Right. Played it, and I thought it was a nice little map. The red key was pointless though, as you could just have given the player the blue key instead of the red key, not bothered with the red key bit at all and sent him straight outside and it'd have made no difference. Heights and stuff where "real" architecture is concerned is always a bit dodgy, so I'll not bother going into detail about that. Otherwise it was a nice little blast. Not challenging but not boring either. I managed to miss some of the monsters (dunno where they were) and I felt a secret or two wouldn't have gone amiss, but oh well. There were one or two walls that looked like they might open on the map, but didn't whilst I was playing - perhaps they don't work?
To stop the door tracks sliding, tick the box next to "lower unpegged" on each door track line. This renders them from the bottom up, meaning they won't move up with the ceiling of the door.
Here's the bugs and texturing errors I noticed whilst playing:

The red key floats when you lower the floor, due to being too close to the window ledge. It also seems that the floor itself goes down too far or something, judging by the way the shadows and light effects seem to leak into the floor. You seem to have used GZDoom to test and I'm sure it works fine there, but it looks quite dodgy in ZDoom.

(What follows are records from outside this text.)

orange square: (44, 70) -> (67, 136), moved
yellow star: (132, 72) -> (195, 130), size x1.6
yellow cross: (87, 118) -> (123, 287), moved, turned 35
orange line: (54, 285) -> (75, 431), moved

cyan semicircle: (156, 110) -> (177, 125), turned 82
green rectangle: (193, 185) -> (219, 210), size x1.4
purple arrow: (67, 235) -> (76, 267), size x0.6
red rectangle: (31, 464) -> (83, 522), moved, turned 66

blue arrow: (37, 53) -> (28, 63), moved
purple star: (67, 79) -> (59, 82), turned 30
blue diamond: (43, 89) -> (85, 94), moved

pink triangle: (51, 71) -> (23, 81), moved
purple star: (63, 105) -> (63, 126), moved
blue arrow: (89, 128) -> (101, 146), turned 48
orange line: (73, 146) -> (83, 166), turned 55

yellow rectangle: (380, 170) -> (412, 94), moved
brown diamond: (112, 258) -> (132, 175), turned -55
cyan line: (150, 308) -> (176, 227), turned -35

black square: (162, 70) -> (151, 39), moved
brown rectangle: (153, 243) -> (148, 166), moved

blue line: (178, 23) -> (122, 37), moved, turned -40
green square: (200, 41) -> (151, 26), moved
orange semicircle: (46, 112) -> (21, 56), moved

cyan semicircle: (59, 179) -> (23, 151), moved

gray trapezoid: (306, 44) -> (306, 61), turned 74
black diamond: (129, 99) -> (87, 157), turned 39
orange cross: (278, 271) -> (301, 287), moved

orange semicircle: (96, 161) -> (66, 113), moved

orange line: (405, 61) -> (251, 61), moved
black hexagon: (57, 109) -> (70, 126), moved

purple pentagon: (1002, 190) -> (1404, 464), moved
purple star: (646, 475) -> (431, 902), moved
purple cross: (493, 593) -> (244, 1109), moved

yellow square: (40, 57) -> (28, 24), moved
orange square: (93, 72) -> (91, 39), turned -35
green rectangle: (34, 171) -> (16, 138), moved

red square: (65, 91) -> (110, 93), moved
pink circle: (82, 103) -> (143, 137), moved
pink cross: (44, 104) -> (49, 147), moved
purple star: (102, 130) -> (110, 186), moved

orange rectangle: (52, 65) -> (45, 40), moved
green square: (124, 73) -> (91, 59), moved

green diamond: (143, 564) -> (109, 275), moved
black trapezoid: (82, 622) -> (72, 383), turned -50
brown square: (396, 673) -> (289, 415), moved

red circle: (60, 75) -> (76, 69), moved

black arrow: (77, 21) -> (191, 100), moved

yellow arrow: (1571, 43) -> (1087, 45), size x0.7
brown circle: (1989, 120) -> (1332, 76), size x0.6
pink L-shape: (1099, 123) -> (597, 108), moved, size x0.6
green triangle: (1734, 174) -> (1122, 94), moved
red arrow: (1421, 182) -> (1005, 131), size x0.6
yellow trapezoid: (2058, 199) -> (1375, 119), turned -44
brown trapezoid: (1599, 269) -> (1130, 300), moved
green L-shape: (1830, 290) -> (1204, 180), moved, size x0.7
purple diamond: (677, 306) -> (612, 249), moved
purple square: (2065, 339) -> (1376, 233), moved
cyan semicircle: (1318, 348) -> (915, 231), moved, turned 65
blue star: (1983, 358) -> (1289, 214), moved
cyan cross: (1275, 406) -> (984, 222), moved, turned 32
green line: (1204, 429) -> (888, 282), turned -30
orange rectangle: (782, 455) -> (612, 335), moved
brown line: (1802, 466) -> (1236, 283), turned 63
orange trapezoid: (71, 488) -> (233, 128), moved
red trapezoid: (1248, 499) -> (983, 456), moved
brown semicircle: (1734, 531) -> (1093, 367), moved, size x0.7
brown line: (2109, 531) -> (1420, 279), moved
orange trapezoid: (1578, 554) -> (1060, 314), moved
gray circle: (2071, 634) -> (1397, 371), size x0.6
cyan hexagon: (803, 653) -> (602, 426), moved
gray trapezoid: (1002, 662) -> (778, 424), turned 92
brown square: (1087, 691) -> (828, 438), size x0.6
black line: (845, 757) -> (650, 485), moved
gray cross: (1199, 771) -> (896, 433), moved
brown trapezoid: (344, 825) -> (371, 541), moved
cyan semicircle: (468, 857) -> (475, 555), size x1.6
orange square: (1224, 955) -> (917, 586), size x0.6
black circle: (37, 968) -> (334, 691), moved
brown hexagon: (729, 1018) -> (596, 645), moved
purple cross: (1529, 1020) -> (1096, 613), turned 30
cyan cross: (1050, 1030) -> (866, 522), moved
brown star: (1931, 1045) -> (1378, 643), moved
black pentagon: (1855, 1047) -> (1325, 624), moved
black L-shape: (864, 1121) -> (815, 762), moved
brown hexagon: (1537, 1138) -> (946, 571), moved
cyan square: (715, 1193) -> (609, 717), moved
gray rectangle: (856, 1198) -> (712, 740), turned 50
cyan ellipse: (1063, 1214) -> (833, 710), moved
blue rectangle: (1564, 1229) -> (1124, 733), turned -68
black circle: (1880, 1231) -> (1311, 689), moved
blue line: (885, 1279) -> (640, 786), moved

Just a texturing issue, but not aligning this here where you've used shadows is painfully obvious. Pressing "a" in 3D mode whilst looking at these walls should sort that out.

This shadow sector seems to have gone into the floor, either before I pressed the switch to lower the red key or afterwards. I think it might have been tagged the same as the red key sector.

God knows how you did those cliffs, but they HOM like hell in ZDoom. My guess is it's a skybox or portal hat's not set up properly, but gotten away with in GZDoom.